### EXERCISE GOAL
From the entries that follow, reproduce exactly and only the lines from the line with "You are a GUI" to the line with "The image size is (980, 2576).", endpoints included.

*** Opening of ENTRIES SHOWN ***

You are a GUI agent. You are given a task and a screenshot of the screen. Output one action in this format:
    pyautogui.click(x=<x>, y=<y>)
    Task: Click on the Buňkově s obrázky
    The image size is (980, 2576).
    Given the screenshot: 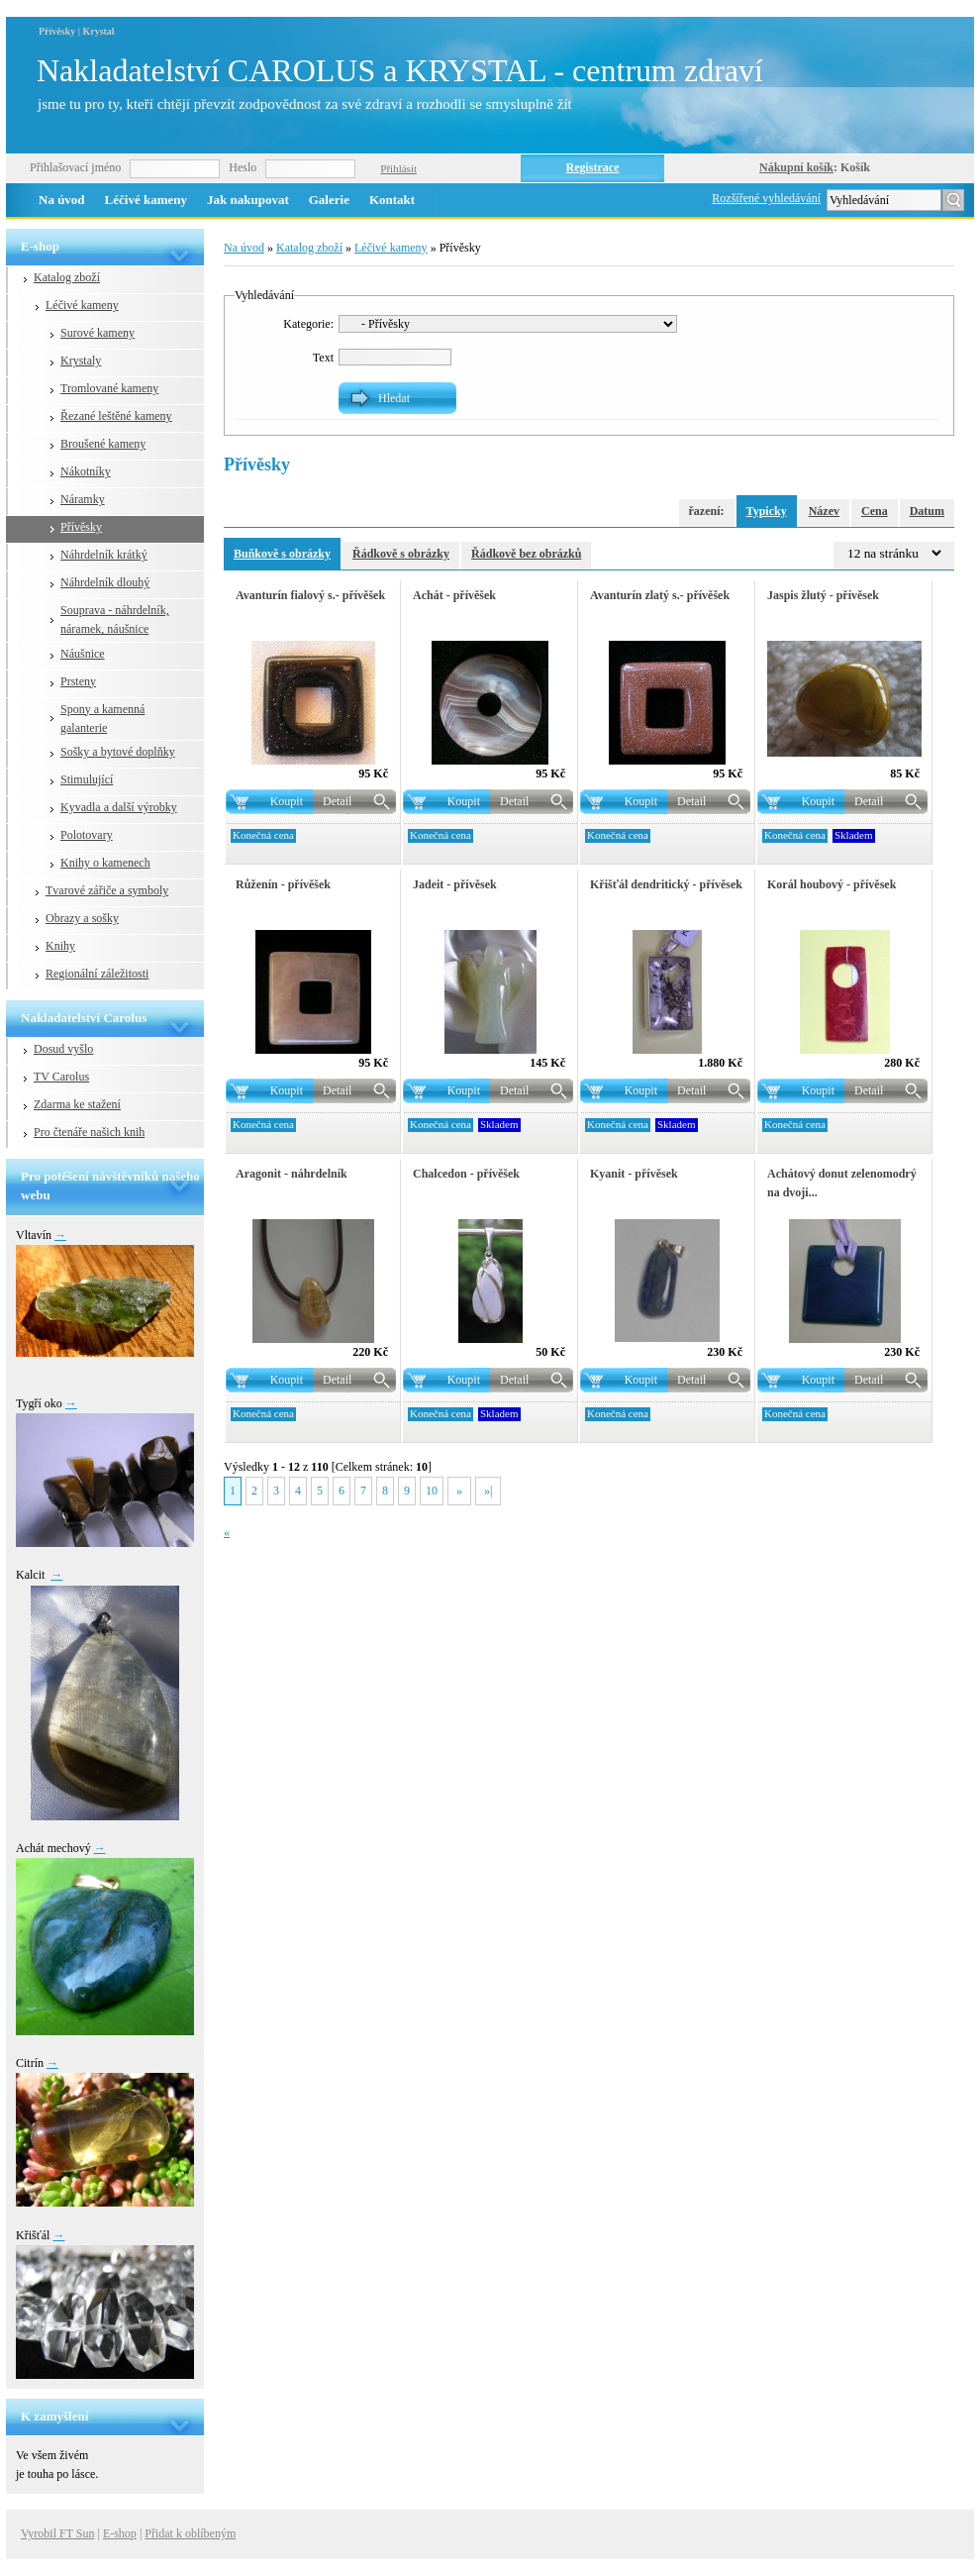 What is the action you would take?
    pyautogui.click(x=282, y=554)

*** Close of ENTRIES SHOWN ***
*** Opening of ENTRIES SHOWN ***

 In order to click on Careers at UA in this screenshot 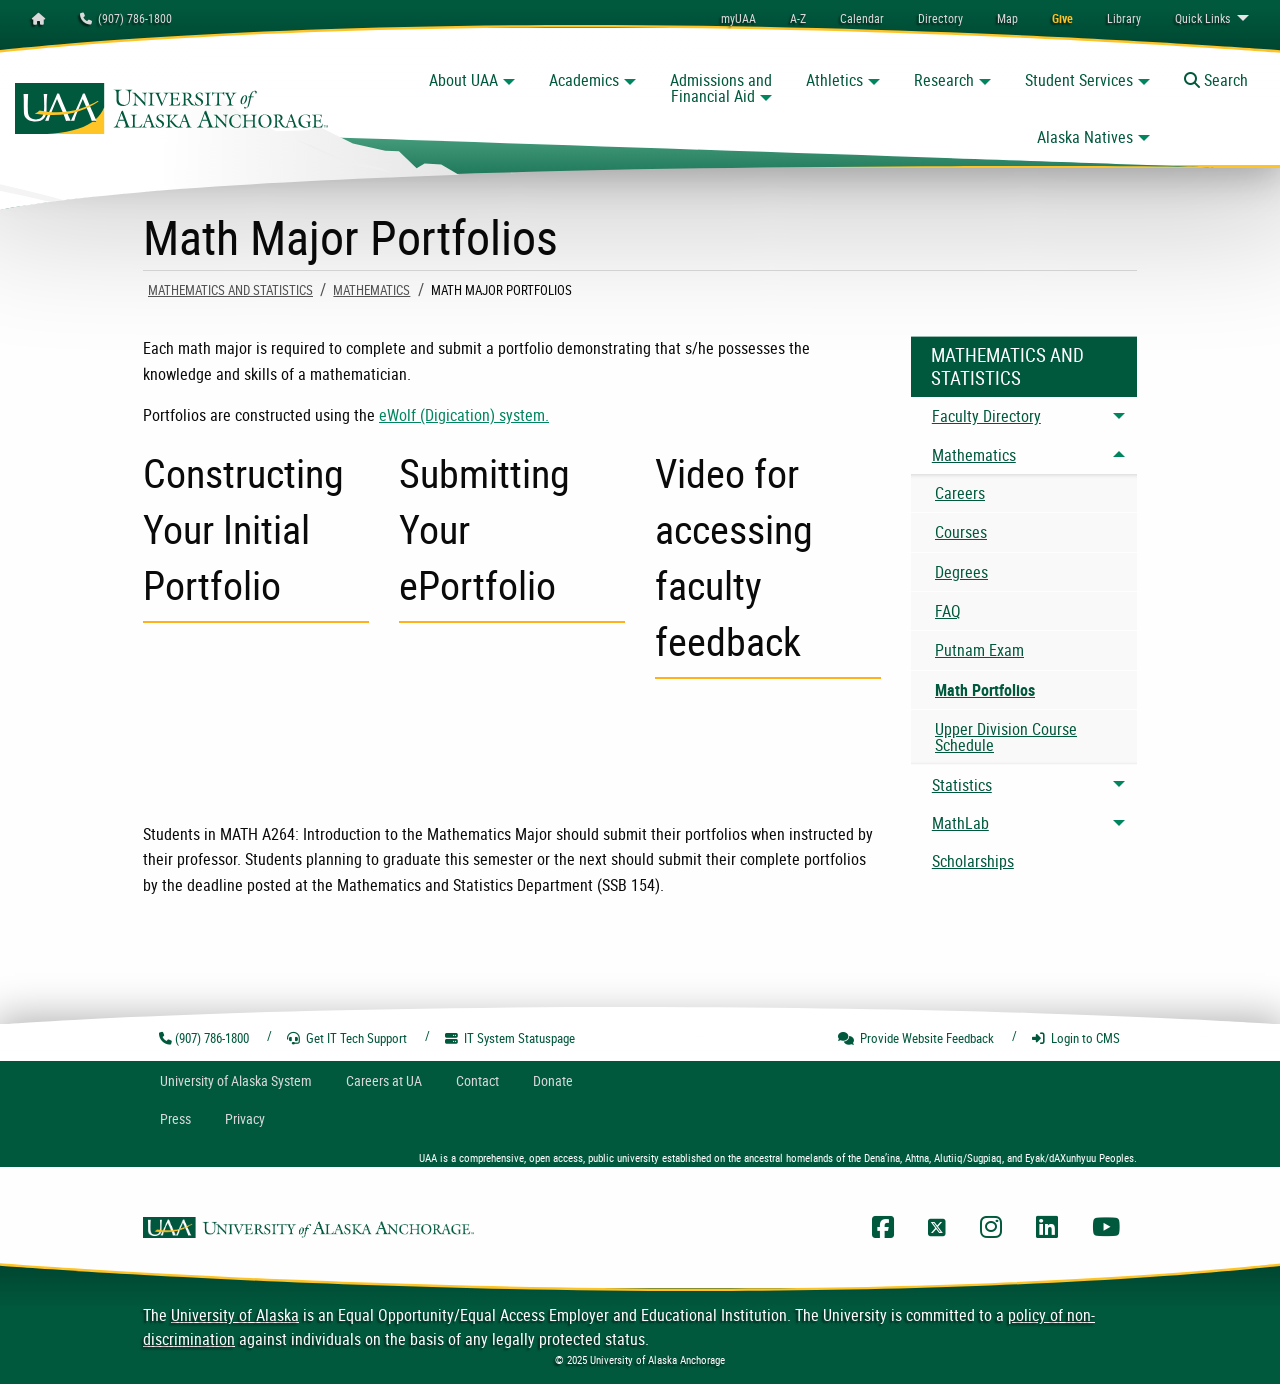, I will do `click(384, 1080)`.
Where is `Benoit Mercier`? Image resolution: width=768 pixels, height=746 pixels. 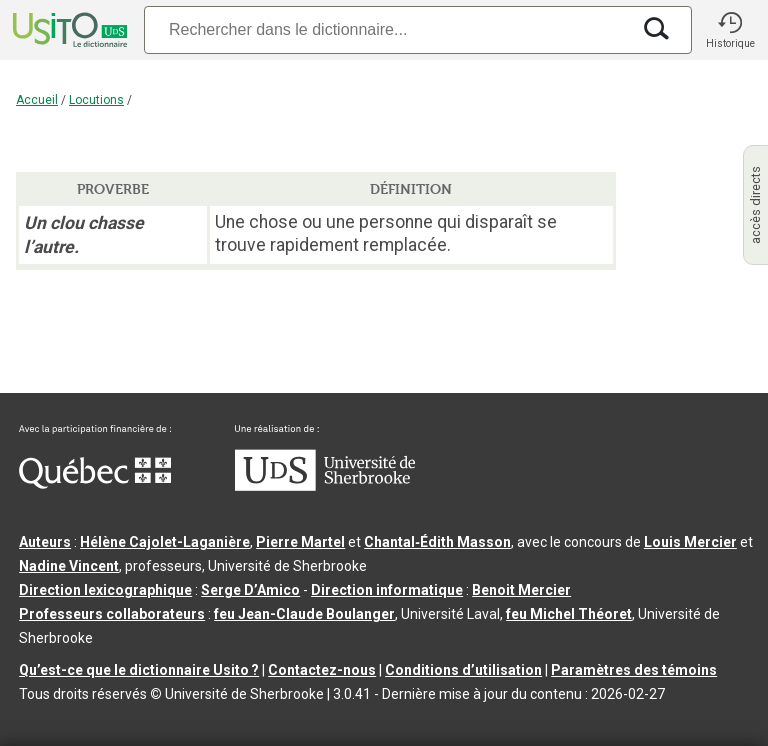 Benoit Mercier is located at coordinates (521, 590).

*** Close of ENTRIES SHOWN ***
*** Opening of ENTRIES SHOWN ***

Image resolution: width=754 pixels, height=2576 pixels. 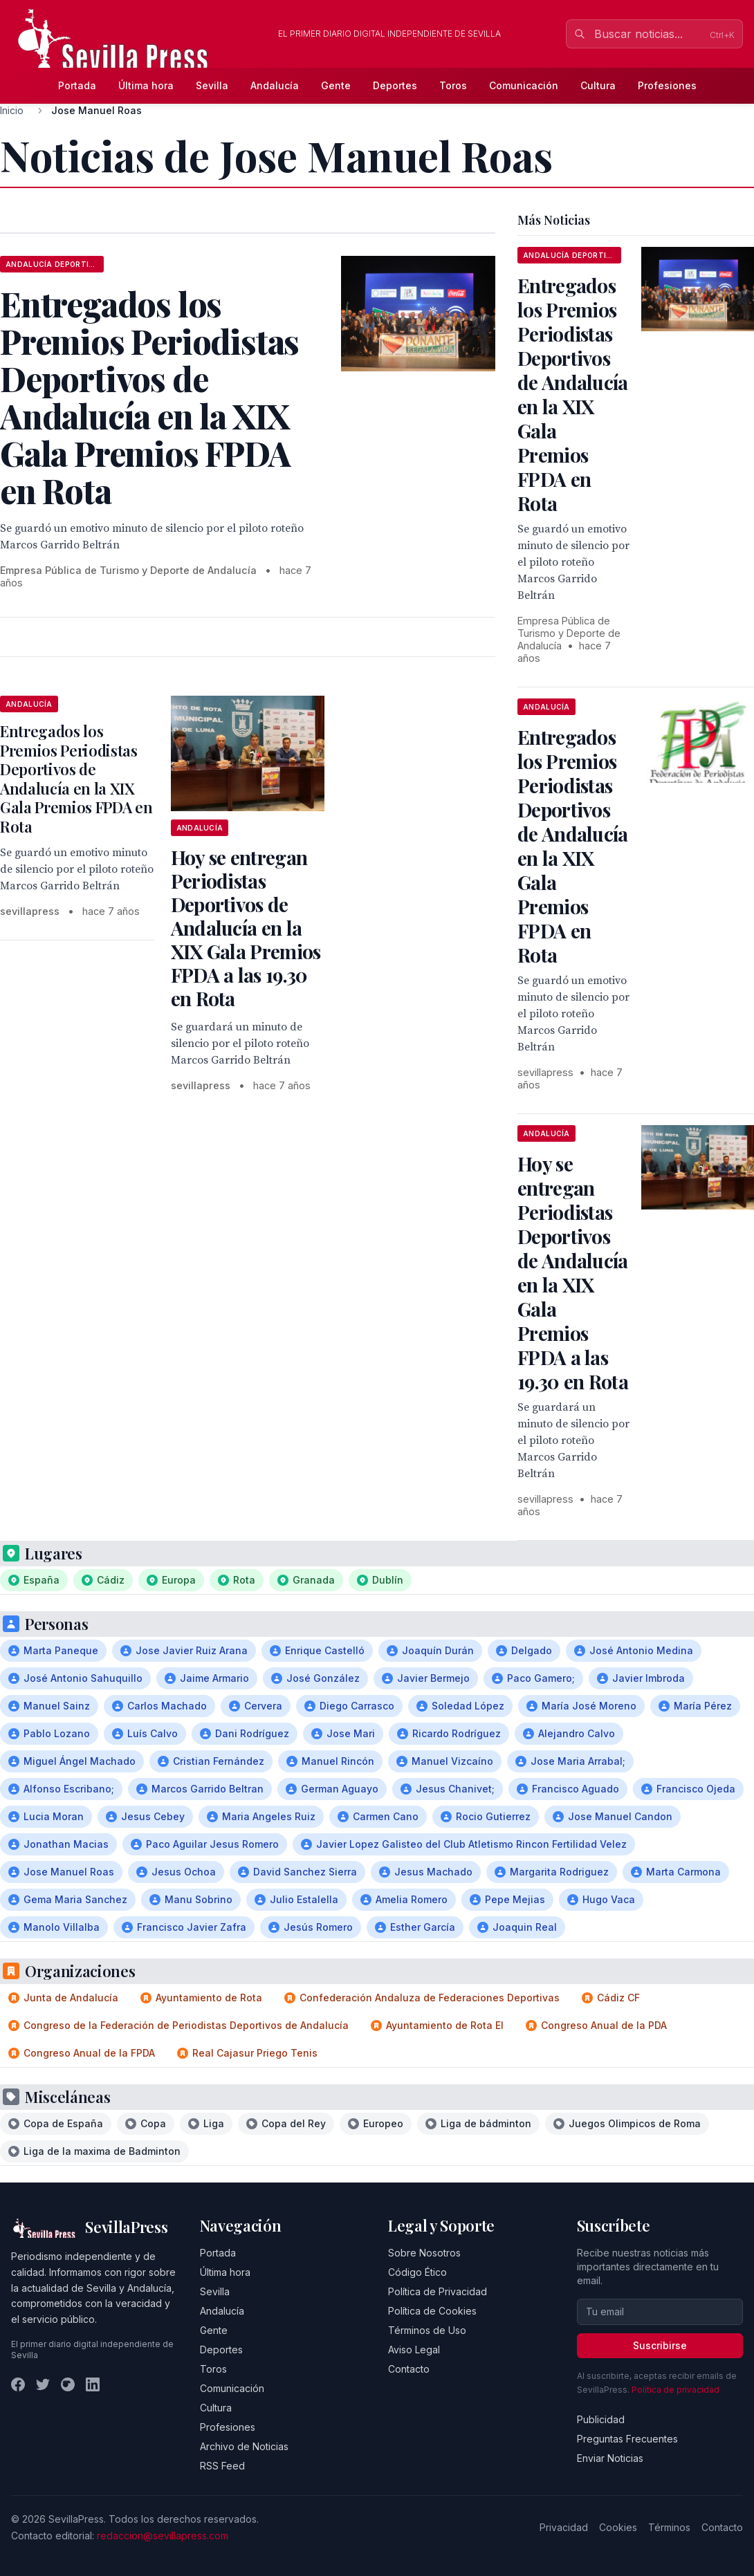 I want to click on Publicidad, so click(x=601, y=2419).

*** Close of ENTRIES SHOWN ***

### RESPONSE BOX
You are a GUI agent. You are given a task and a screenshot of the screen. Output one action in this format:
    pyautogui.click(x=<x>, y=<y>)
    Task: Click on the Buňkově s obrázky
    The image size is (980, 2576).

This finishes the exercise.